_Exercise_
Only text is carried over. Reproduce the entries below exactly.

....................

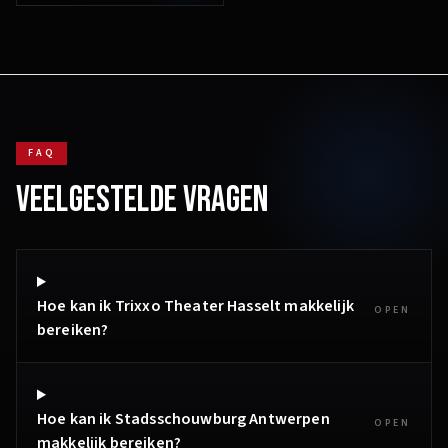
FAQ
VEELGESTELDE VRAGEN
Hoe kan ik Trixxo Theater Hasselt makkelijk
OPEN
bereiken?
Hoe kan ik Stadsschouwburg Antwerpen
OPEN
makkelijk bereiken?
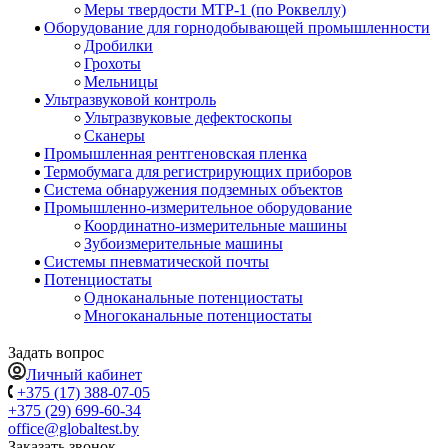
Меры твердости МТР-1 (по Роквеллу)
Оборудование для горнодобывающей промышленности
Дробилки
Грохоты
Мельницы
Ультразвуковой контроль
Ультразвуковые дефектоскопы
Сканеры
Промышленная рентгеновская пленка
Термобумага для регистрирующих приборов
Система обнаружения подземных объектов
Промышленно-измерительное оборудование
Координатно-измерительные машины
Зубоизмерительные машины
Системы пневматической почты
Потенциостаты
Одноканальные потенциостаты
Многоканальные потенциостаты
Задать вопрос
Личный кабинет
+375 (17) 388-07-05
+375 (29) 699-60-34
office@globaltest.by
Заказать звонок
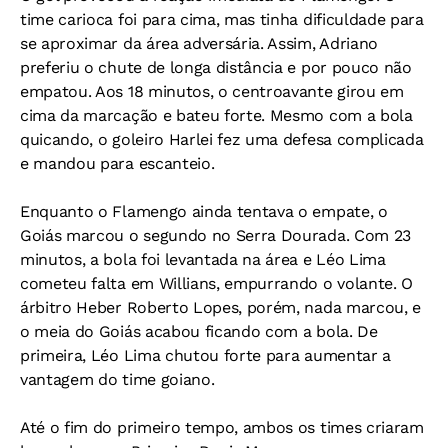
time carioca foi para cima, mas tinha dificuldade para
se aproximar da área adversária. Assim, Adriano
preferiu o chute de longa distância e por pouco não
empatou. Aos 18 minutos, o centroavante girou em
cima da marcação e bateu forte. Mesmo com a bola
quicando, o goleiro Harlei fez uma defesa complicada
e mandou para escanteio.
Enquanto o Flamengo ainda tentava o empate, o
Goiás marcou o segundo no Serra Dourada. Com 23
minutos, a bola foi levantada na área e Léo Lima
cometeu falta em Willians, empurrando o volante. O
árbitro Heber Roberto Lopes, porém, nada marcou, e
o meia do Goiás acabou ficando com a bola. De
primeira, Léo Lima chutou forte para aumentar a
vantagem do time goiano.
Até o fim do primeiro tempo, ambos os times criaram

....................

_Response to the exercise_
FAQ
VEELGESTELDE VRAGEN
Hoe kan ik Trixxo Theater Hasselt makkelijk
OPEN
bereiken?
Hoe kan ik Stadsschouwburg Antwerpen
OPEN
makkelijk bereiken?
Меры твердости МТР-1 (по Роквеллу)
Оборудование для горнодобывающей промышленности
Дробилки
Грохоты
Мельницы
Ультразвуковой контроль
Ультразвуковые дефектоскопы
Сканеры
Промышленная рентгеновская пленка
Термобумага для регистрирующих приборов
Система обнаружения подземных объектов
Промышленно-измерительное оборудование
Координатно-измерительные машины
Зубоизмерительные машины
Системы пневматической почты
Потенциостаты
Одноканальные потенциостаты
Многоканальные потенциостаты
Задать вопрос
Личный кабинет
+375 (17) 388-07-05
+375 (29) 699-60-34
office@globaltest.by
Заказать звонок
time carioca foi para cima, mas tinha dificuldade para
se aproximar da área adversária. Assim, Adriano
preferiu o chute de longa distância e por pouco não
empatou. Aos 18 minutos, o centroavante girou em
cima da marcação e bateu forte. Mesmo com a bola
quicando, o goleiro Harlei fez uma defesa complicada
e mandou para escanteio.
Enquanto o Flamengo ainda tentava o empate, o
Goiás marcou o segundo no Serra Dourada. Com 23
minutos, a bola foi levantada na área e Léo Lima
cometeu falta em Willians, empurrando o volante. O
árbitro Heber Roberto Lopes, porém, nada marcou, e
o meia do Goiás acabou ficando com a bola. De
primeira, Léo Lima chutou forte para aumentar a
vantagem do time goiano.
Até o fim do primeiro tempo, ambos os times criaram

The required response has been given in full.